According to a search of the major newspapers database maintained by Nexis, "Hello, Dolly" has appeared in print at least 50 times since Feb. 24. (And that didn't include the headline on Page 1 of yesterday's Washington Post, "Hello Dolly, Goodbye to One Man's Quiet Life.")

"Hello, Dolly" is so ubiquitous it has appeared in columns by both Ellen Goodman and George F. Will. Great, they finally agree on something and it's a banal cliche.

It has been used as a headline from Toronto to Singapore, from Jerusalem to Glasgow. And, yes, the usage appeared in The Sun as well. Too bad titles can't be copyrighted; songwriter Jerry Herman would be getting a quick infusion of cash right now.

By contrast, the Dalai Lama's 49 "Hello, Dalai" references took much longer to collect.
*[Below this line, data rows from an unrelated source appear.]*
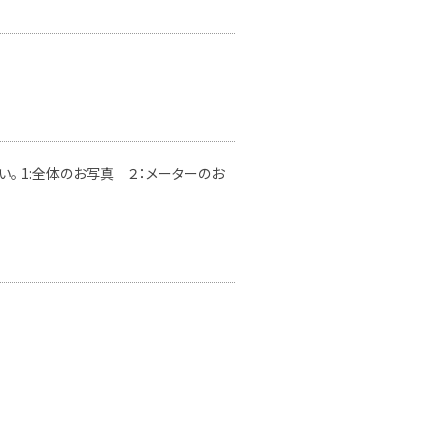
。 1:全体のお写真 ２：メーターのお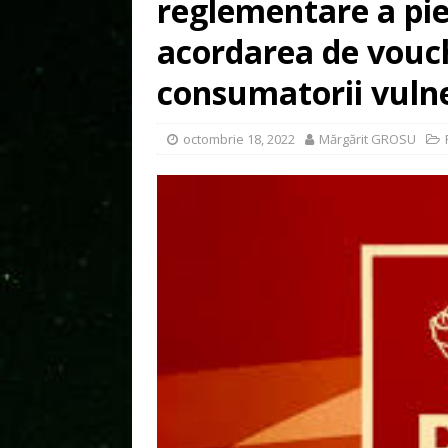
reglementare a pieț
acordarea de vouc
consumatorii vulne
octombrie 18, 2022
Mărgărit GROSU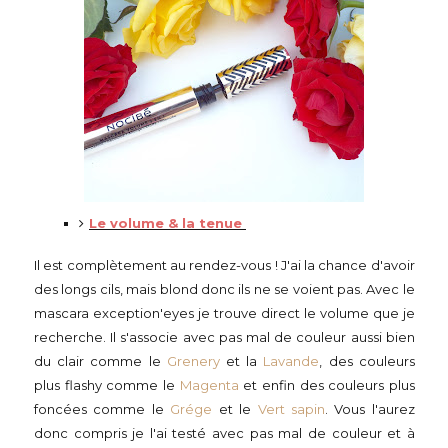
Le volume & la tenue
Il est complètement au rendez-vous ! J'ai la chance d'avoir
des longs cils, mais blond donc ils ne se voient pas. Avec le
mascara exception'eyes je trouve direct le volume que je
recherche. Il s'associe avec pas mal de couleur aussi bien
du clair comme le
Grenery
et la
Lavande
, des couleurs
plus flashy comme le
Magenta
et enfin des couleurs plus
foncées comme le
Grége
et le
Vert sapin
. Vous l'aurez
donc compris je l'ai testé avec pas mal de couleur et à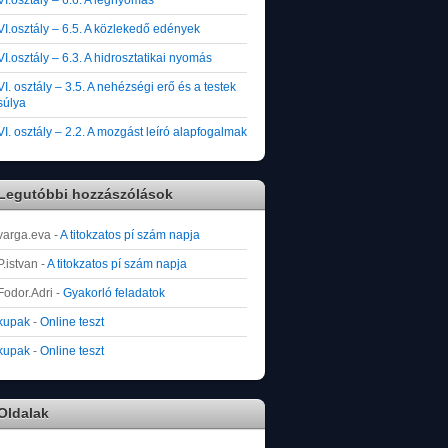
VI.osztály – 6.5. A közlekedő edények
VI.osztály – 6.3. A hidrosztatikai nyomás
VI. osztály – 3.5. A nehézségi erő és a testek
súlya
VI. osztály – 2.2. A mozgást leíró alapfogalmak
Legutóbbi hozzászólások
varga.eva
-
A titokzatos pí szám napja
P.istvan
-
A titokzatos pí szám napja
Fodor.Adri
-
Gyakorló feladatok
kupak
-
Online teszt
kupak
-
Online teszt
Oldalak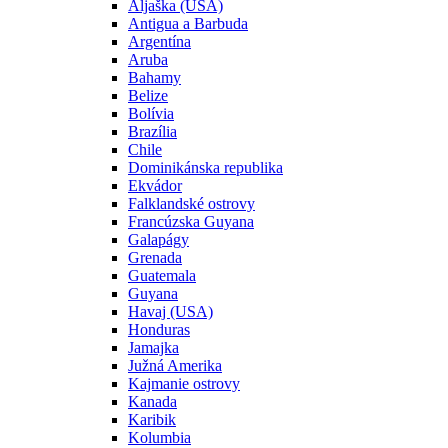
Aljaška (USA)
Antigua a Barbuda
Argentína
Aruba
Bahamy
Belize
Bolívia
Brazília
Chile
Dominikánska republika
Ekvádor
Falklandské ostrovy
Francúzska Guyana
Galapágy
Grenada
Guatemala
Guyana
Havaj (USA)
Honduras
Jamajka
Južná Amerika
Kajmanie ostrovy
Kanada
Karibik
Kolumbia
Its first documented appearance was in the Post on Nov. 7, 1977, a headline for a piece written by Robert H. Williams. ("Yep, the Dalai Lama, the exiled Tibetan leader who now lives in India, reportedly has asked to visit America.")

That thigh-slapper was later popularized by a media personality who also seems to have been cloned of late: Howard Stern, now appearing everywhere to promote his film, "Private Parts." He once sent "Stuttering" John Melendez to ask the Dalai Lama just how often he heard the greeting.

There is no record of the Dalai Lama's reply, but he was probably thinking: "I'd really like to punch this guy in the mouth if I hadn't devoted my life to non-violence."

There. We hope everyone's feeling good and sheepish about now.